[Data records]:
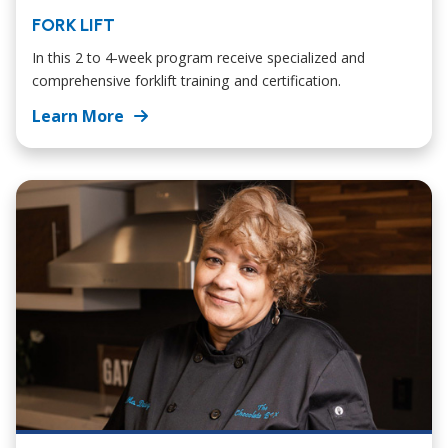
FORK LIFT
In this 2 to 4-week program receive specialized and
comprehensive forklift training and certification.
Learn More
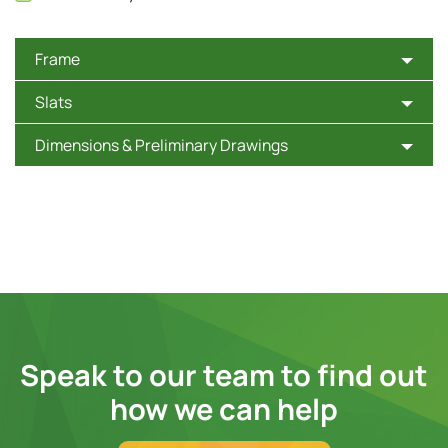
Frame
Slats
Dimensions & Preliminary Drawings
Speak to our team to find out
how we can help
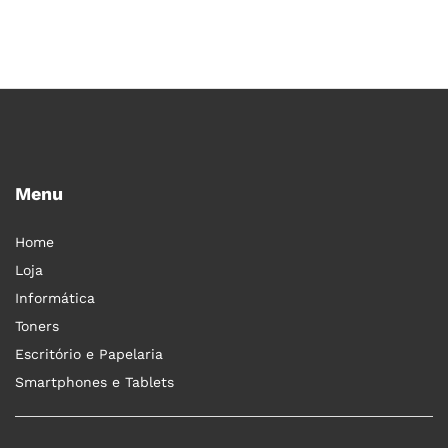
Menu
Home
Loja
Informática
Toners
Escritório e Papelaria
Smartphones e Tablets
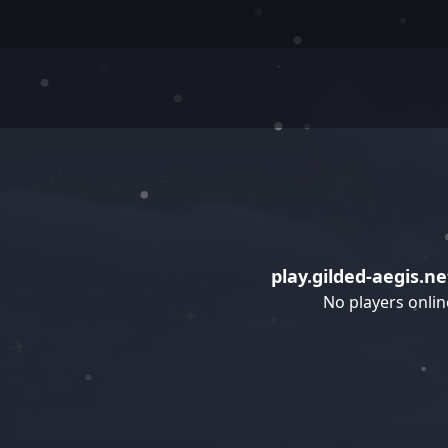
play.gilded-aegis.ne
No players onlin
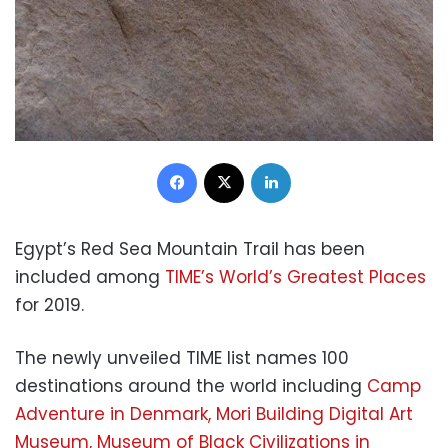
Facebook
X
LinkedIn
Egypt’s Red Sea Mountain Trail has been
included among
TIME’s World’s Greatest Places
for 2019.
The newly unveiled TIME list names 100
destinations around the world including
Camp
Adventure in Denmark, Mori Building Digital Art
Museum, Museum of Black Civilizations in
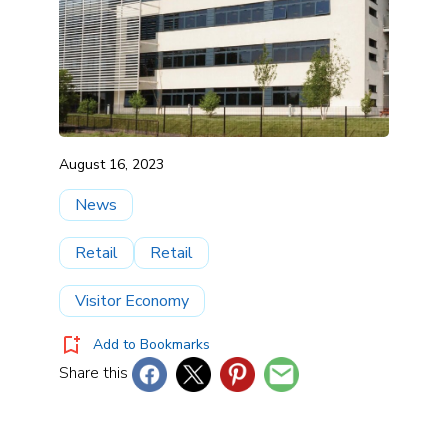
August 16, 2023
News
Retail
Retail
Visitor Economy
Add to Bookmarks
Share this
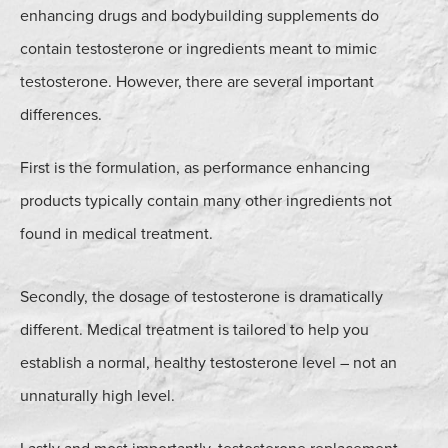
enhancing drugs and bodybuilding supplements do
contain testosterone or ingredients meant to mimic
testosterone. However, there are several important
differences.
First is the formulation, as performance enhancing
products typically contain many other ingredients not
found in medical treatment.
Secondly, the dosage of testosterone is dramatically
different. Medical treatment is tailored to help you
establish a normal, healthy testosterone level – not an
unnaturally high level.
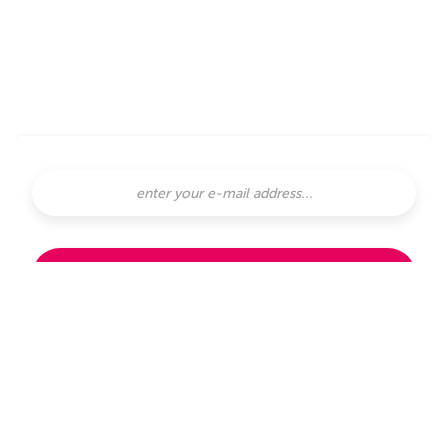
SUBSCRIBE
subscribe with
or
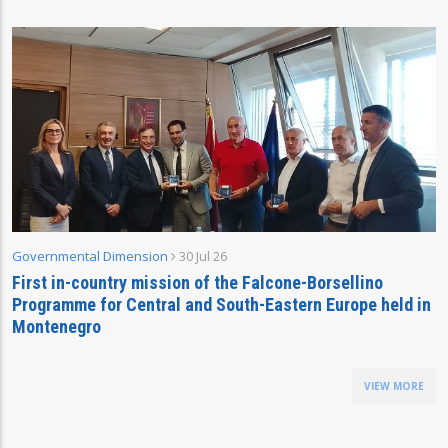
Governmental Dimension
30 Jul 26
First in-country mission of the Falcone-Borsellino
Programme for Central and South-Eastern Europe held in
Montenegro
VIEW MORE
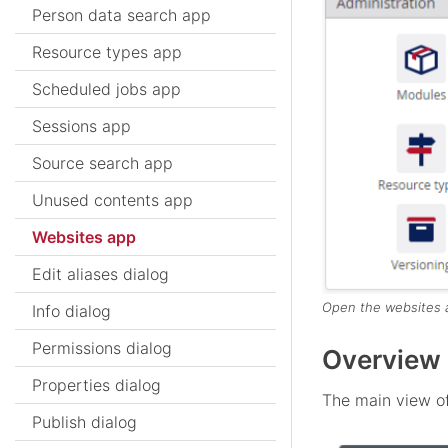
Person data search app
Resource types app
Scheduled jobs app
Sessions app
Source search app
Unused contents app
Websites app
Edit aliases dialog
Open the websites 
Info dialog
Permissions dialog
Overview 
Properties dialog
The main view of
Publish dialog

[To do]:
Each line from the one containing "Permissions dialog" to the last line of the material above should be reproduced word for word, with nothing added.

[Reply to the exercise]:
Permissions dialog
Overview 
Properties dialog
The main view of
Publish dialog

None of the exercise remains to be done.